Content starts

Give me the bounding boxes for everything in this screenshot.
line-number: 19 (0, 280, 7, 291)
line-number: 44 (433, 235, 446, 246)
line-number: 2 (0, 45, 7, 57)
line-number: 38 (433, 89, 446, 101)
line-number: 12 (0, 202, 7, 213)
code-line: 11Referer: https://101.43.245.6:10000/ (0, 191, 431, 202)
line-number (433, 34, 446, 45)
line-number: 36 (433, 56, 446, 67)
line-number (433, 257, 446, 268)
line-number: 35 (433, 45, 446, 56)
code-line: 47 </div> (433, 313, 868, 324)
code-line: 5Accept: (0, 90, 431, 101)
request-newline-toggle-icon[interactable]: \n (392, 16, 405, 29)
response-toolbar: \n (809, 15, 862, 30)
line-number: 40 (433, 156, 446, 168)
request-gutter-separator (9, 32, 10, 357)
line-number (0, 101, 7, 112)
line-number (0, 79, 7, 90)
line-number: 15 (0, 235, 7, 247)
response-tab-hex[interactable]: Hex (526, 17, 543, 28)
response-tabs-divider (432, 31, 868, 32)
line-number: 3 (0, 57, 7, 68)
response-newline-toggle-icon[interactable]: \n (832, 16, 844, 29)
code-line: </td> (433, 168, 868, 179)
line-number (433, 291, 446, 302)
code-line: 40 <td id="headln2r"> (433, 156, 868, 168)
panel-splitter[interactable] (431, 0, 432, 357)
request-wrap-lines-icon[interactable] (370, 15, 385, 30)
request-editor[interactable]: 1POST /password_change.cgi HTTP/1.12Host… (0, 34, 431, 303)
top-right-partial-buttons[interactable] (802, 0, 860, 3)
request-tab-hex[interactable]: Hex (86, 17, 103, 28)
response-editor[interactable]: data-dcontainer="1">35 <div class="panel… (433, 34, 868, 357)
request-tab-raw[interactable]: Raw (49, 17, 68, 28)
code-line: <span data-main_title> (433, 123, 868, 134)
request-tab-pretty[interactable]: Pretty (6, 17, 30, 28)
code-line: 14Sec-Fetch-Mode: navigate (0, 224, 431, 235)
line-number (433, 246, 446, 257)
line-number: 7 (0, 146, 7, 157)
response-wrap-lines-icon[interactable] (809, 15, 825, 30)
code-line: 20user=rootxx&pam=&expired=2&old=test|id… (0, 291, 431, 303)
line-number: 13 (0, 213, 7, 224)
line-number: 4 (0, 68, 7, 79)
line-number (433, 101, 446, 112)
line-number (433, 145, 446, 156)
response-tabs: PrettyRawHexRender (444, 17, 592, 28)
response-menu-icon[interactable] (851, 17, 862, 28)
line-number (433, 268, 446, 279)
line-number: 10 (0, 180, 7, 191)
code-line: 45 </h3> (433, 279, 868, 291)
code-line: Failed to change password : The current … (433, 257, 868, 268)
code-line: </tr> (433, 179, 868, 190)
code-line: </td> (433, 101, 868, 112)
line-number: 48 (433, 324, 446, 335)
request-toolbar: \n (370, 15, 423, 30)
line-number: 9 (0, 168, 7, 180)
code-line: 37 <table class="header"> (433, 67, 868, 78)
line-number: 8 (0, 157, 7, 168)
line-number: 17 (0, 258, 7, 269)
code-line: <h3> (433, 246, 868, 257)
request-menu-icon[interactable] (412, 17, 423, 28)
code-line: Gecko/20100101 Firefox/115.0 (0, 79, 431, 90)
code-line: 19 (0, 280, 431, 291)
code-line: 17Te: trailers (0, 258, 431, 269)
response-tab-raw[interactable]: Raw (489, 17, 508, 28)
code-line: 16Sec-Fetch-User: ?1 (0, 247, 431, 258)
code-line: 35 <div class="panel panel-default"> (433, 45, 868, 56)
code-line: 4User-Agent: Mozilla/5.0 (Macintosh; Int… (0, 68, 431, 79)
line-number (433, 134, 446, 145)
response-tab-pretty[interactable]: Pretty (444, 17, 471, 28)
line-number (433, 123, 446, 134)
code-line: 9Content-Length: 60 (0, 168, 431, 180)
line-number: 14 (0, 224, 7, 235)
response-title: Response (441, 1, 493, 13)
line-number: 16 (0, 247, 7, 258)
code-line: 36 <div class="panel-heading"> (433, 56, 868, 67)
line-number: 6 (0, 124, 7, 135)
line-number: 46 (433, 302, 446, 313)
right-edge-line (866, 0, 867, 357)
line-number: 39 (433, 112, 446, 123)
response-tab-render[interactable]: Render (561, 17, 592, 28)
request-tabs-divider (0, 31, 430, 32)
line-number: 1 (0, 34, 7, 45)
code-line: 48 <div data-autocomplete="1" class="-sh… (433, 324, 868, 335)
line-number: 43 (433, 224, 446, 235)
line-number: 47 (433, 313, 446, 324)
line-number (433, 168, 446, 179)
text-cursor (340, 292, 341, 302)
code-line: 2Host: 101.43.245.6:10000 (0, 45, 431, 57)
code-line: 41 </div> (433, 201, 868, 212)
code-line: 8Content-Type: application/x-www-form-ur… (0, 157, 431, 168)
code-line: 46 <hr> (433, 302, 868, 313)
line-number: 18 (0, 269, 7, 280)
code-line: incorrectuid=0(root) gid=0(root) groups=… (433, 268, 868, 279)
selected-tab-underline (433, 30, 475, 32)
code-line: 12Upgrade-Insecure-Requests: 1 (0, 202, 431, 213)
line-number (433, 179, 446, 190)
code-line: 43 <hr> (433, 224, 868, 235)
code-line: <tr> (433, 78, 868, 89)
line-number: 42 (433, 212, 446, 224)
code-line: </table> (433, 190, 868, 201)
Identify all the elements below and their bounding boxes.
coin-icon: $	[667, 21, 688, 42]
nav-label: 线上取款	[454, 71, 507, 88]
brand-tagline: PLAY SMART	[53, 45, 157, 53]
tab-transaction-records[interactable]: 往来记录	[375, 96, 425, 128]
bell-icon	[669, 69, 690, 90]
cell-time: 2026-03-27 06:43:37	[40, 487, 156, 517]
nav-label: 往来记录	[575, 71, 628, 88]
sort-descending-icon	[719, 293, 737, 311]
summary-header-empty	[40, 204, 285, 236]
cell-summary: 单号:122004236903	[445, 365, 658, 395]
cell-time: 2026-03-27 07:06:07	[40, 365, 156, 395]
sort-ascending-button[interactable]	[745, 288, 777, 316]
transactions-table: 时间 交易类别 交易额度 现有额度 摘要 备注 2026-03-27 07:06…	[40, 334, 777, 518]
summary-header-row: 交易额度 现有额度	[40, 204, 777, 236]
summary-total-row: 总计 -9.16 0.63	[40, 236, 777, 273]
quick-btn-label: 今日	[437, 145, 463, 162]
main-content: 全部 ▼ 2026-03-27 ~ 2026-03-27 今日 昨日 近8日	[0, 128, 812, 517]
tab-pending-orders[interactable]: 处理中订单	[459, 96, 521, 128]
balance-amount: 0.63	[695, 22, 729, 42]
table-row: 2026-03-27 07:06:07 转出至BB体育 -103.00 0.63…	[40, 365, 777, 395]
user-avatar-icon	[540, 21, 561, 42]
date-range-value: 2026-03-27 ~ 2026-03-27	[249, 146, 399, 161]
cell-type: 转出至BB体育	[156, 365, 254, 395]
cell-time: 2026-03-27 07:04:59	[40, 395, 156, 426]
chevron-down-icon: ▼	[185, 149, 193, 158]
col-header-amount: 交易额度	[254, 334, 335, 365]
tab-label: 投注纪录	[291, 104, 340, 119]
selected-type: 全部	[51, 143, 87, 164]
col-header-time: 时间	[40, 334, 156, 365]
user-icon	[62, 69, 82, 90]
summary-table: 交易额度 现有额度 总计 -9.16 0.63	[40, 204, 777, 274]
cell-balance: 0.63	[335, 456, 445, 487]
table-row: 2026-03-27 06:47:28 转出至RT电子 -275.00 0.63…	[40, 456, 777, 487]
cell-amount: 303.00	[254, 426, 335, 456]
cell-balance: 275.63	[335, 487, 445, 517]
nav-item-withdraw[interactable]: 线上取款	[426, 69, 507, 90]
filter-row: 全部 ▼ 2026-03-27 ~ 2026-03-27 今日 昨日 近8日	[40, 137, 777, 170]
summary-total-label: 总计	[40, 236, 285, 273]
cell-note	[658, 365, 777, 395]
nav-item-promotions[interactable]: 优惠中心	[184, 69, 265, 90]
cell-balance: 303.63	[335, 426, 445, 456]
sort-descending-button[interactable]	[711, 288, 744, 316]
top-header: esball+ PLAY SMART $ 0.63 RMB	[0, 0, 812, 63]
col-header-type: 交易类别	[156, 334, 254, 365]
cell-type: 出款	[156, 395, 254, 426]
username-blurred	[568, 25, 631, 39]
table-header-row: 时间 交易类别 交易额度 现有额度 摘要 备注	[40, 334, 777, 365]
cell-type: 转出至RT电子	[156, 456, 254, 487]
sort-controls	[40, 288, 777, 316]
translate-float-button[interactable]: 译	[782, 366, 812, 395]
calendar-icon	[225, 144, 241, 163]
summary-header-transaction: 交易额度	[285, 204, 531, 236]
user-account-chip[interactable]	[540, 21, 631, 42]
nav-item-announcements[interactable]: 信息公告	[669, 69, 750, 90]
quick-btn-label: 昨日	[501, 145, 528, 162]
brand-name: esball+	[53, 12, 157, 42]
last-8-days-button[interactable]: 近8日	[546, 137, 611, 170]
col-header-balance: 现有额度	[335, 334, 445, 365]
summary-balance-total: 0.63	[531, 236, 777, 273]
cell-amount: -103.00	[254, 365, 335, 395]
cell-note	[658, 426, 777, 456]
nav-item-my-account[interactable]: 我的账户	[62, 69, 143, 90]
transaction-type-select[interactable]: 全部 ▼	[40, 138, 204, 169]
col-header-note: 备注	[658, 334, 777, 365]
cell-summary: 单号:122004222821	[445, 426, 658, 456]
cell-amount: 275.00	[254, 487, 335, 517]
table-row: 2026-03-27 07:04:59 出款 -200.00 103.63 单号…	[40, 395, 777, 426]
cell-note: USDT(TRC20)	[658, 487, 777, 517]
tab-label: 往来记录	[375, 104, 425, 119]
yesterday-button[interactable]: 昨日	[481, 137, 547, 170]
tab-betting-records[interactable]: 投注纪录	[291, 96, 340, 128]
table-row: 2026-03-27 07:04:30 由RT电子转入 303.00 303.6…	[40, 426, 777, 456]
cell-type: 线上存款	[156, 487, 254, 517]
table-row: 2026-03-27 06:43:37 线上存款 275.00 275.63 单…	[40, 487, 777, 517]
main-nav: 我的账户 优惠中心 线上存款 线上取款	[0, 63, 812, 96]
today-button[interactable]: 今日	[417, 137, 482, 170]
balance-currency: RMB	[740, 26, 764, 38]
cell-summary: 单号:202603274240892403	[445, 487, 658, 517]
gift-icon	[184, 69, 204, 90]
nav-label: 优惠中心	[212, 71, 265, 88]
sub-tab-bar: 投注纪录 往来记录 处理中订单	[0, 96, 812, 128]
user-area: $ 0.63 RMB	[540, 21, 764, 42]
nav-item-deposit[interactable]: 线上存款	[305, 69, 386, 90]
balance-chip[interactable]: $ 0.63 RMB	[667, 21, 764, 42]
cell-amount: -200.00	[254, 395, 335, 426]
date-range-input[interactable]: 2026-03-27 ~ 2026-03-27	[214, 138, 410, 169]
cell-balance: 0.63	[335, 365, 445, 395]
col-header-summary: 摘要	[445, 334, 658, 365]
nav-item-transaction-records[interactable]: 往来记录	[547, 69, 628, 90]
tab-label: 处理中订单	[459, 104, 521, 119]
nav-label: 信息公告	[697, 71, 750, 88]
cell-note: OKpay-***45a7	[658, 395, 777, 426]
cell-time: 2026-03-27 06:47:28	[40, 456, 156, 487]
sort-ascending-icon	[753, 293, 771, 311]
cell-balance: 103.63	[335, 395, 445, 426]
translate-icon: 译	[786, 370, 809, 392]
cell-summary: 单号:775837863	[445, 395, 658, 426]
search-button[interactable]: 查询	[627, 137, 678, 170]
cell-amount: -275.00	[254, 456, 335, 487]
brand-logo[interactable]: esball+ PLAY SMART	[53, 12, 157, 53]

Content ends

Description of the task>
From the records above, copy each line that contains the word "lines".

Solution to the problem>
request-wrap-lines-icon[interactable] (370, 15, 385, 30)
response-wrap-lines-icon[interactable] (809, 15, 825, 30)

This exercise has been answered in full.